##### GIVEN RECORDS #####

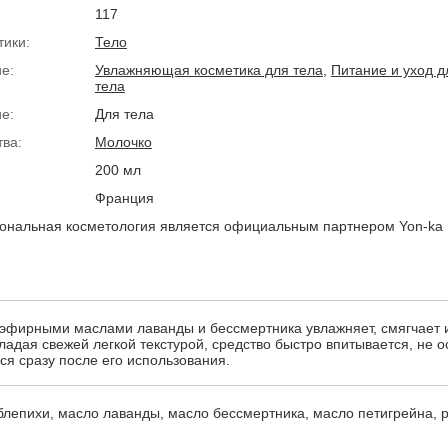
117
тики:
Тело
е:
Увлажняющая косметика для тела
,
Питание и уход д
тела
е:
Для тела
тва:
Молочко
200 мл
Франция
нальная косметология является официальным партнером Yon-ka
эфирными маслами лаванды и бессмертника увлажняет, смягчает и
адая свежей легкой текстурой, средство быстро впитывается, не о
ся сразу после его использования.
блепихи, масло лаванды, масло бессмертника, масло петигрейна, 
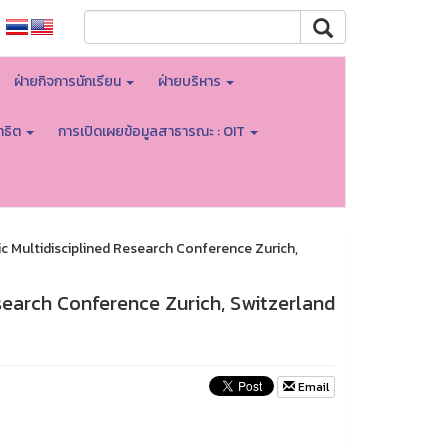
ฝ่ายกิจการนักเรียน
ฝ่ายบริหาร
าธิต
การเปิดเผยข้อมูลสาธารณะ : OIT
 Multidisciplined Research Conference Zurich,
search Conference Zurich, Switzerland
Email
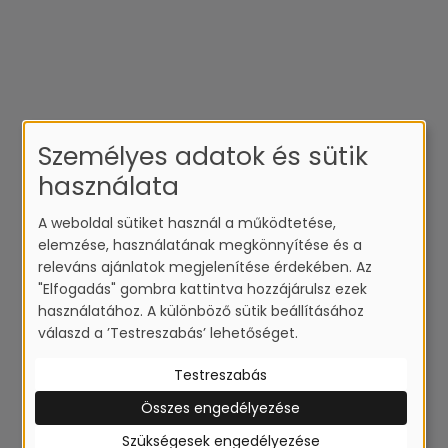
Személyes adatok és sütik
használata
A weboldal sütiket használ a működtetése,
elemzése, használatának megkönnyítése és a
releváns ajánlatok megjelenítése érdekében. Az
"Elfogadás" gombra kattintva hozzájárulsz ezek
használatához. A különböző sütik beállításához
válaszd a ’Testreszabás’ lehetőséget.
Testreszabás
Összes engedélyezése
Szükségesek engedélyezése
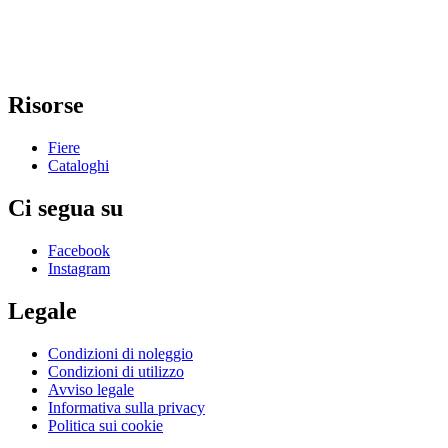
Risorse
Fiere
Cataloghi
Ci segua su
Facebook
Instagram
Legale
Condizioni di noleggio
Condizioni di utilizzo
Avviso legale
Informativa sulla privacy
Politica sui cookie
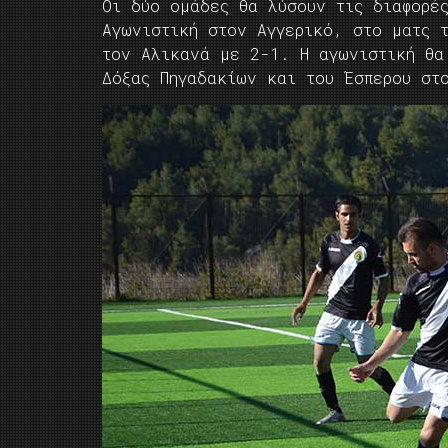
Οι δύο ομάδες θα λύσουν τις διαφορέ
Αγωνιστική στον Αγγερικό, στο ματς 
τον Αλικανά με 2-1. Η αγωνιστική θα
Δόξας Πηγαδακίων και του Έσπερου στ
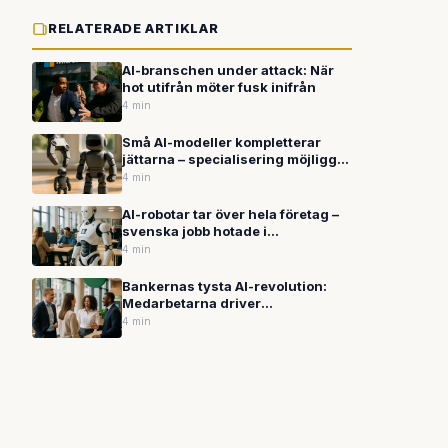
RELATERADE ARTIKLAR
AI-branschen under attack: När
hot utifrån möter fusk inifrån
4 min
Små AI-modeller kompletterar
jättarna – specialisering möjliggör
smartare arbetsfördelning
4 min
AI-robotar tar över hela företag –
svenska jobb hotade i
omvälvningen
4 min
Bankernas tysta AI-revolution:
Medarbetarna driver
förändringen underifrån
4 min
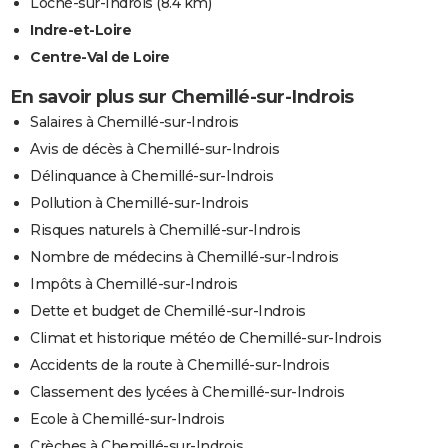
Loché-sur-Indrois
(8.4 km)
Indre-et-Loire
Centre-Val de Loire
En savoir plus sur Chemillé-sur-Indrois
Salaires à Chemillé-sur-Indrois
Avis de décès à Chemillé-sur-Indrois
Délinquance à Chemillé-sur-Indrois
Pollution à Chemillé-sur-Indrois
Risques naturels à Chemillé-sur-Indrois
Nombre de médecins à Chemillé-sur-Indrois
Impôts à Chemillé-sur-Indrois
Dette et budget de Chemillé-sur-Indrois
Climat et historique météo de Chemillé-sur-Indrois
Accidents de la route à Chemillé-sur-Indrois
Classement des lycées à Chemillé-sur-Indrois
Ecole à Chemillé-sur-Indrois
Crèches à Chemillé-sur-Indrois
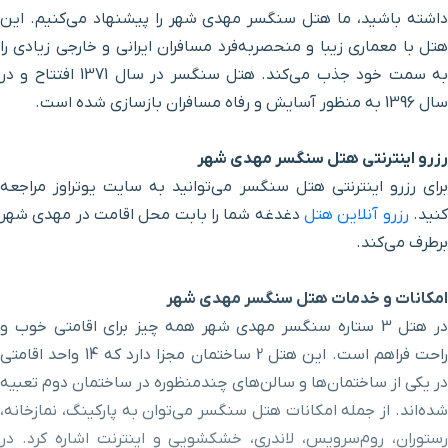
داشته باشید، ما هتل سنگسر مهدی شهر را پیشنهاد می‌کنیم. این
هتل با معماری زیبا و منحصربه‌فرد مسافران ایرانی و خارجی زیادی را
به سمت خود جذب می‌کند. هتل سنگسر در سال 1371 افتتاح و در
سال 1396 به منظور آسایش و رفاه مسافران بازسازی شده است.
رزرو اینترنتی هتل سنگسر مهدی شهر
برای رزرو اینترنتی هتل سنگسر می‌توانید به سایت یوتراوز مراجعه
نید.
رزرو آنلاین هتل
دغدغه شما را بابت محل اقامت در مهدی شهر
برطرف می‌کند.
امکانات و خدمات هتل سنگسر مهدی شهر
در هتل 3 ستاره سنگسر مهدی شهر همه چیز برای اقامتی خوب و
راحت فراهم است. این هتل 2 ساختمان مجزا دارد که 14 واحد اقامتی
در یکی از ساختمان‌ها و سالن‌های چندمنظوره در ساختمان دوم تعبیه
شده‌اند. از جمله امکانات هتل سنگسر می‌توان به پارکینگ، نمازخانه،
رستوران، روم‌سرویس، لاندری، خشکشویی و اینترنت اشاره کرد. در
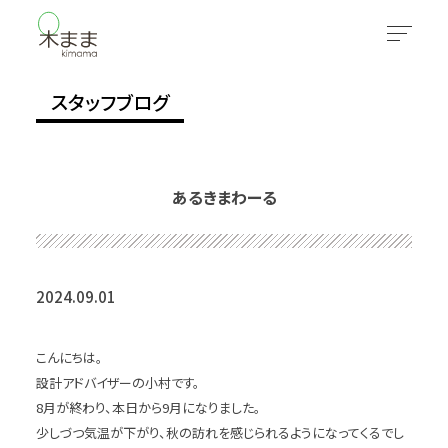
スタッフブログ
あるきまわーる
2024.09.01
こんにちは。
設計アドバイザーの小村です。
8月が終わり、本日から9月になりました。
少しづつ気温が下がり、秋の訪れを感じられるようになってくるでし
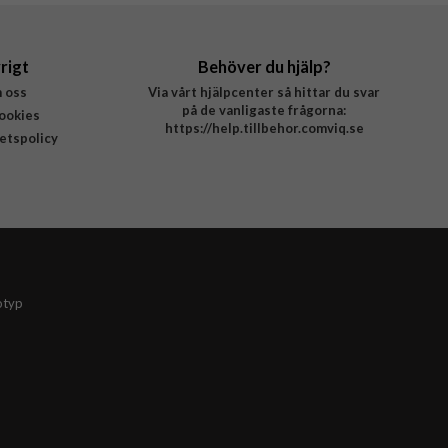
rigt
Behöver du hjälp?
 oss
Via vårt hjälpcenter så hittar du svar
på de vanligaste frågorna:
ookies
https://help.tillbehor.comviq.se
tetspolicy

#####

● REQUIRED ACTION:
From the line containing "эфирными маслами лаванды" through the line containing "Små AI-modeller kompletterar", copy every line above exactly, without pictures.

● PROBLEM SOLUTION:
эфирными маслами лаванды и бессмертника увлажняет, смягчает и
адая свежей легкой текстурой, средство быстро впитывается, не о
ся сразу после его использования.
блепихи, масло лаванды, масло бессмертника, масло петигрейна, 
ฝ่ายกิจการนักเรียน
ฝ่ายบริหาร
าธิต
การเปิดเผยข้อมูลสาธารณะ : OIT
 Multidisciplined Research Conference Zurich,
search Conference Zurich, Switzerland
Email
Személyes adatok és sütik
használata
A weboldal sütiket használ a működtetése,
elemzése, használatának megkönnyítése és a
releváns ajánlatok megjelenítése érdekében. Az
"Elfogadás" gombra kattintva hozzájárulsz ezek
használatához. A különböző sütik beállításához
válaszd a ’Testreszabás’ lehetőséget.
Testreszabás
Összes engedélyezése
Szükségesek engedélyezése
Risorse
Fiere
Cataloghi
Ci segua su
Facebook
Instagram
Legale
Condizioni di noleggio
Condizioni di utilizzo
Avviso legale
Informativa sulla privacy
Politica sui cookie
Οι δύο ομάδες θα λύσουν τις διαφορέ
Αγωνιστική στον Αγγερικό, στο ματς 
τον Αλικανά με 2-1. Η αγωνιστική θα
Δόξας Πηγαδακίων και του Έσπερου στ
RELATERADE ARTIKLAR
AI-branschen under attack: När
hot utifrån möter fusk inifrån
4 min
Små AI-modeller kompletterar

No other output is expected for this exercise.